→ **TO DO**: Wherever the word "express" shows up in the data, report the line it sits in.

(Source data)
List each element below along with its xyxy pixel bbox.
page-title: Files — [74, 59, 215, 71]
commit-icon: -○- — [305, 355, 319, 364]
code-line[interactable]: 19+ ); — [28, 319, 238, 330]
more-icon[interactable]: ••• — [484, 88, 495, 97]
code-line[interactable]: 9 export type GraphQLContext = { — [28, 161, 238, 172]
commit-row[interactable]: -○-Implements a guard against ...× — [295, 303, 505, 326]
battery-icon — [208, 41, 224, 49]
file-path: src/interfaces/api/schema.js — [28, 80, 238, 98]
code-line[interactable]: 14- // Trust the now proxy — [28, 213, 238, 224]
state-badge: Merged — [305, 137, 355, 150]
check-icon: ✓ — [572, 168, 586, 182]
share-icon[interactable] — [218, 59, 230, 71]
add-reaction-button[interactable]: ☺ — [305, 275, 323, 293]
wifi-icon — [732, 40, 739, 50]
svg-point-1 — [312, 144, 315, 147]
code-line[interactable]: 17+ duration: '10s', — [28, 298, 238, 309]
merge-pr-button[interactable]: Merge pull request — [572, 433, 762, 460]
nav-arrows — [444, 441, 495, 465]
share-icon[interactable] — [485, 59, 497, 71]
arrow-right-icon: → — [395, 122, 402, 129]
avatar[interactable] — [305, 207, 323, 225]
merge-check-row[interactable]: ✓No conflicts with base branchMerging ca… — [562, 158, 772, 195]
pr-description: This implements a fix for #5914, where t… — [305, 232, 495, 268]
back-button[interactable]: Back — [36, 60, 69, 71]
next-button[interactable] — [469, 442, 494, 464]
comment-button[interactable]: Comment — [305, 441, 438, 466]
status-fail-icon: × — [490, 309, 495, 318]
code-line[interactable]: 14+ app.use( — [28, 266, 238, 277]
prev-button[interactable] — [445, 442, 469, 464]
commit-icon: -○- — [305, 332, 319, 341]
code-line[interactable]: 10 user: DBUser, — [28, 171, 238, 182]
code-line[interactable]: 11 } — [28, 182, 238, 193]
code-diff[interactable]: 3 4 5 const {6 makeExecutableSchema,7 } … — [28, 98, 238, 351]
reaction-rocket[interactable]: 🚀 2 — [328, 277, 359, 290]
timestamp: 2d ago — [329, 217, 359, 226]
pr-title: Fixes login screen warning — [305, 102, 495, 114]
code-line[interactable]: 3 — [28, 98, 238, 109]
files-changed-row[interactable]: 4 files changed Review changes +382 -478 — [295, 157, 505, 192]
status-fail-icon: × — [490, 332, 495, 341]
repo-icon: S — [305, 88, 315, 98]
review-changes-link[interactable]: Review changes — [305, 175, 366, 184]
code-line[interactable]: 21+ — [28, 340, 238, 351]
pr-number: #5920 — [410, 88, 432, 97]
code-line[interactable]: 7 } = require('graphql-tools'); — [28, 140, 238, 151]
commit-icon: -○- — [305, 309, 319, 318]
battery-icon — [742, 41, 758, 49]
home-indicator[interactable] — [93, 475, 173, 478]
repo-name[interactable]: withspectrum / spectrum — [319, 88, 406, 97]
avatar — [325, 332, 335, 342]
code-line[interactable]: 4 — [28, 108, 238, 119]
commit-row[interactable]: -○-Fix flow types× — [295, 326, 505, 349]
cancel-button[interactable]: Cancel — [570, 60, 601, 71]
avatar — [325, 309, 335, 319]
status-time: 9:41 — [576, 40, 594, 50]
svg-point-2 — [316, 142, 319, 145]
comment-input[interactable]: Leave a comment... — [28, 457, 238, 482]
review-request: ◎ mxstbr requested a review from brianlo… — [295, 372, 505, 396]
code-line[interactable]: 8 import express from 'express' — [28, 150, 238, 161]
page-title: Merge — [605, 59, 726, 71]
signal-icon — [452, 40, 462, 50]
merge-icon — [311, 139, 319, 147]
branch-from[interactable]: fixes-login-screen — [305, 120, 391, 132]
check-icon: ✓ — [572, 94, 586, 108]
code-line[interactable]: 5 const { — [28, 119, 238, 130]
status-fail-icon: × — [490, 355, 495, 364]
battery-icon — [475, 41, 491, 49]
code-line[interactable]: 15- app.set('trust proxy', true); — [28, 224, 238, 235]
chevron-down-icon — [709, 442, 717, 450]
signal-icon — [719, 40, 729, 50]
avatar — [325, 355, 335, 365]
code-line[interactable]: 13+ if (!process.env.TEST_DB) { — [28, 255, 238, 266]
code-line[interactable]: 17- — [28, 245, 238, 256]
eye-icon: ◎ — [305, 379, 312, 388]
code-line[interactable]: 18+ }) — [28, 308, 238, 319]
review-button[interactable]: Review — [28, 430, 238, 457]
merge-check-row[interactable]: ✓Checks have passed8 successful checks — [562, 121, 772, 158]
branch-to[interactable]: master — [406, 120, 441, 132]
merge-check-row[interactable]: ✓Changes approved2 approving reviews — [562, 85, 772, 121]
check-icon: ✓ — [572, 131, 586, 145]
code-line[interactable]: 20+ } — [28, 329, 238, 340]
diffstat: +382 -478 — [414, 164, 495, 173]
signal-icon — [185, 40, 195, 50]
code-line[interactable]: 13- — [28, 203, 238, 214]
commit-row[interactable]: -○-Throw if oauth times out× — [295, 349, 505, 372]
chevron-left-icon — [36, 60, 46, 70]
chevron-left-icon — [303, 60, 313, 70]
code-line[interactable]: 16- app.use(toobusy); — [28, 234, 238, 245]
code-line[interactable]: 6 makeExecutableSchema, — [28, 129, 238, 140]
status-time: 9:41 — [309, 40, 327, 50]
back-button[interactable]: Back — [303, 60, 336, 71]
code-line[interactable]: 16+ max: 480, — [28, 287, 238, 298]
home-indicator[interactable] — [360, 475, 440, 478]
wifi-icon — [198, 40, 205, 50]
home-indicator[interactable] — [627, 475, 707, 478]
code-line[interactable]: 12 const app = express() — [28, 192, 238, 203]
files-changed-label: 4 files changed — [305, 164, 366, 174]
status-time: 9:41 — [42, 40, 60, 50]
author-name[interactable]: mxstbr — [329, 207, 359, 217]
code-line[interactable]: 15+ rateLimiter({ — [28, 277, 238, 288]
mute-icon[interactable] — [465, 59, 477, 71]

→ **EXERCISE RESPONSE**:
code-line[interactable]: 8 import express from 'express' — [28, 150, 238, 161]
code-line[interactable]: 12 const app = express() — [28, 192, 238, 203]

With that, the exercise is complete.